La région côtière de la Tunisie est l’épine dorsale démographique et économique du pays. La population y est dense, et le tourisme, l’industrie, la pêche et l’agriculture y sont intenses. Elle abrite les deux tiers de la population tunisienne et assure 87 pour cent des activités industrielles et économiques du pays. Soixante-seize pour cent de l’hébergement touristique et une part importante de l’agriculture irriguée axée sur les exportations sont concentrés dans les zones côtières. C’est également là que se situent les principales ressources hydriques, et notamment la moitié des nappes phréatiques peu profondes de Tunisie.

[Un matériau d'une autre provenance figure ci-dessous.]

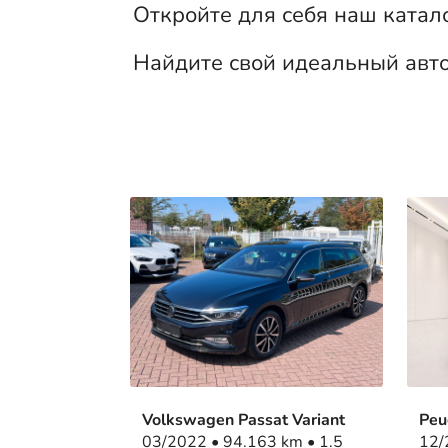
Откройте для себя наш катал
Найдите свой идеальный авт
Volkswagen Passat Variant
Peu
03/2022 • 94.163 km • 1.5
12/2021 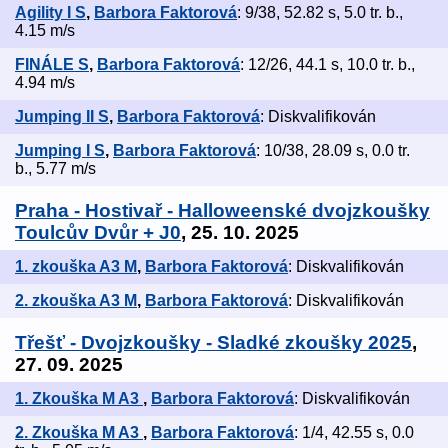
Agility I S
,
Barbora Faktorová
: 9/38, 52.82 s, 5.0 tr. b.,
4.15 m/s
FINÁLE S
,
Barbora Faktorová
: 12/26, 44.1 s, 10.0 tr. b.,
4.94 m/s
Jumping II S
,
Barbora Faktorová
: Diskvalifikován
Jumping I S
,
Barbora Faktorová
: 10/38, 28.09 s, 0.0 tr.
b., 5.77 m/s
Praha - Hostivař - Halloweenské dvojzkoušky
Toulcův Dvůr + J0
, 25. 10. 2025
1. zkouška A3 M
,
Barbora Faktorová
: Diskvalifikován
2. zkouška A3 M
,
Barbora Faktorová
: Diskvalifikován
Třešť - Dvojzkoušky - Sladké zkoušky 2025
,
27. 09. 2025
1. Zkouška M A3
,
Barbora Faktorová
: Diskvalifikován
2. Zkouška M A3
,
Barbora Faktorová
: 1/4, 42.55 s, 0.0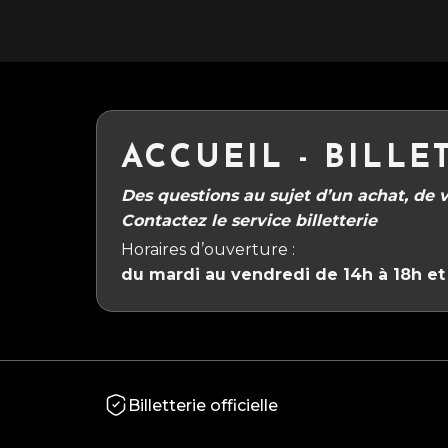
ACCUEIL - BILLE
Des questions au sujet d’un achat, de vo
Contactez le service billetterie
Horaires d’ouverture :
du mardi au vendredi de 14h à 18h et 
Billetterie officielle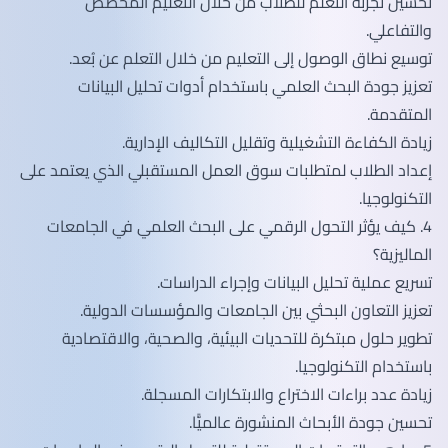
تحسين تجربة التعلم للطلاب من خلال التعليم المخصص
والتفاعلي.
توسيع نطاق الوصول إلى التعليم من خلال التعلم عن بُعد.
تعزيز جودة البحث العلمي باستخدام أدوات تحليل البيانات
المتقدمة.
زيادة الكفاءة التشغيلية وتقليل التكاليف الإدارية.
إعداد الطلاب لمتطلبات سوق العمل المستقبلي الذي يعتمد على
التكنولوجيا.
4. كيف يؤثر التحول الرقمي على البحث العلمي في الجامعات
الماليزية؟
تسريع عملية تحليل البيانات وإجراء الدراسات.
تعزيز التعاون البحثي بين الجامعات والمؤسسات الدولية.
تطوير حلول مبتكرة للتحديات البيئية، والصحية، والاقتصادية
باستخدام التكنولوجيا.
زيادة عدد براءات الاختراع والابتكارات المسجلة.
تحسين جودة الأبحاث المنشورة عالميًّا.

Mais les côtes ne sont pas que productives, elles sont également belles. Sur 2 300 kilomètres de côtes, près de 700 sont couverts de plages de sable immaculé, dont environ un sixième forme un système de dunes méritant d’être protégé. Il y a également de nombreuses réserves marines naturelles le long de la côte, et un total de 137 000 hectares de lagunes et de marais salés précieux et fragiles (voir également l’encadré à la fin de l’article). En substance, il n’est pas exagéré de dire que la côte est la planche de salut de la Tunisie. 

L’infrastructure côtière et les systèmes dunaires sont menacés

Les villes côtières exercent toutefois une forte pression sur de nombreuses régions écologiquement fragiles. En de nombreux endroits, le développement à proximité de la côte, parfois directement dans les dunes, perturbe l’équilibre naturel entre l’érosion côtière et les processus de sédimentation qui trouvent leur origine à l’intérieur du pays. Ainsi, la côte s’érode de plus en plus et le littoral gagne sur l’intérieur, d’environ 0,2 à 1,35 mètre par an.

De fait, 13 pour cent du littoral tunisien est très exposé à l’érosion. Les plages de sable, qui sont la base du tourisme dans le pays, sont particulièrement touchées et menacent de disparaître à un rythme accéléré. Ce processus d’érosion met en péril l’infrastructure côtière, mais aussi les réserves naturelles et les systèmes dunaires qui, de ce fait, ne peuvent plus assurer leurs fonctions écosystémiques.

Cette situation est exacerbée par le changement climatique, notamment par la montée du niveau de la mer (d’environ 0,3 à 0,5 mètre d’ici à 2050), et par la fréquence accrue et la plus forte intensité des tempêtes. La grande importance socio-économique des côtes fait de la Tunisie un des pays les plus vulnérables du monde à la montée du niveau de la mer. Les conséquences incluent également la submersion des sols et la salinisation des aquifères et des estuaires. Il faut s’attendre à cette dernière menace, notamment en cas de surexploitation due à la forte pression démographique. La baisse de niveau des eaux souterraines accroît le risque d’une plus forte intrusion d’eau salée sous l’effet de l’érosion côtière qui se poursuit. De précieuses ressources hydriques sont ainsi perdues.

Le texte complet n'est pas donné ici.